Miller had pushed to have the counties pick up more of the funding for the pensions of the teachers in their school systems, but that effort failed in the House.

Miller noted that a report by the Pew Center for the States this year found that Maryland one of the eight lowest states in the funding of its future pension liabilities, currently estimated at $18 billion. He also quoted from rating reports on Maryland bond issues by Moody’s and Standard & Poor’s citing concerns about the state’s retirement system.

The new pension panel is a select group headed by former House Speaker Caspar Taylor.

“I feel confident we will solve this problem,” Taylor said. But it is important to “get all the special interests in the state into that same boat.”

Barbara Hoffman, former chair of the Senate Budget and Taxation Commission, said, “Politics is not the job of this commission.
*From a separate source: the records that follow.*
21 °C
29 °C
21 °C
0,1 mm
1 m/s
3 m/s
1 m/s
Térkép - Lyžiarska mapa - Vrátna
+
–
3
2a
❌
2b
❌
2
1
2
I hope we will come with a solution that is fair to everybody.”

While the commission has been given a full year to complete its work and come up with recommendations, Taylor said there is pressure for them to propose changes for the 2011 session of the new legislature. “I am skeptical that we can make it,” Taylor said.
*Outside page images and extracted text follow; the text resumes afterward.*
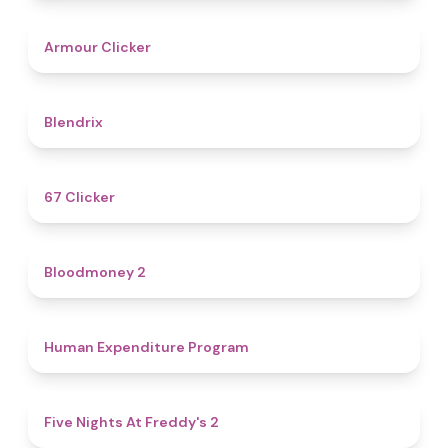
4.3
Armour Clicker
4.6
Blendrix
4.3
67 Clicker
4.6
Bloodmoney 2
4.7
Human Expenditure Program
4.8
Five Nights At Freddy's 2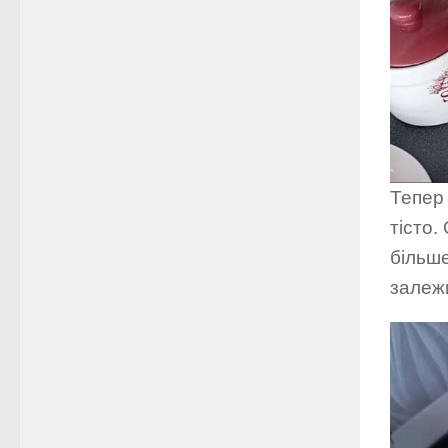
Тепер
тісто.
більше
залежи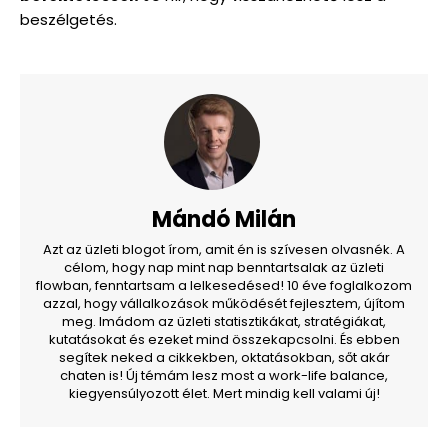
beszélgetés.
Mándó Milán
Azt az üzleti blogot írom, amit én is szívesen olvasnék. A
célom, hogy nap mint nap benntartsalak az üzleti
flowban, fenntartsam a lelkesedésed! 10 éve foglalkozom
azzal, hogy vállalkozások működését fejlesztem, újítom
meg. Imádom az üzleti statisztikákat, stratégiákat,
kutatásokat és ezeket mind összekapcsolni. És ebben
segítek neked a cikkekben, oktatásokban, sőt akár
chaten is! Új témám lesz most a work-life balance,
kiegyensúlyozott élet. Mert mindig kell valami új!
Thursday’s session was mostly taken up with a briefing by legislative staff on employee compensation and a comparison of the employee retirement systems around the country.

After the hearing, Sue Esty, legislative director for the American Federation of State, County and Municipal Employees, said, “It is clear that Maryland is not extreme in any way” in its retirement benefits, which are “comparable to other states.”

She said AFSCME’s main concern was that the state not make changes that will “harm the running of state government.”

Rai Douglas, president of the AFSCME unit representing parole and probation officers, said, “We have no problem hiring parole and probation agents, but have a problem retaining them,” as they move to the federal government and surrounding states for higher pay.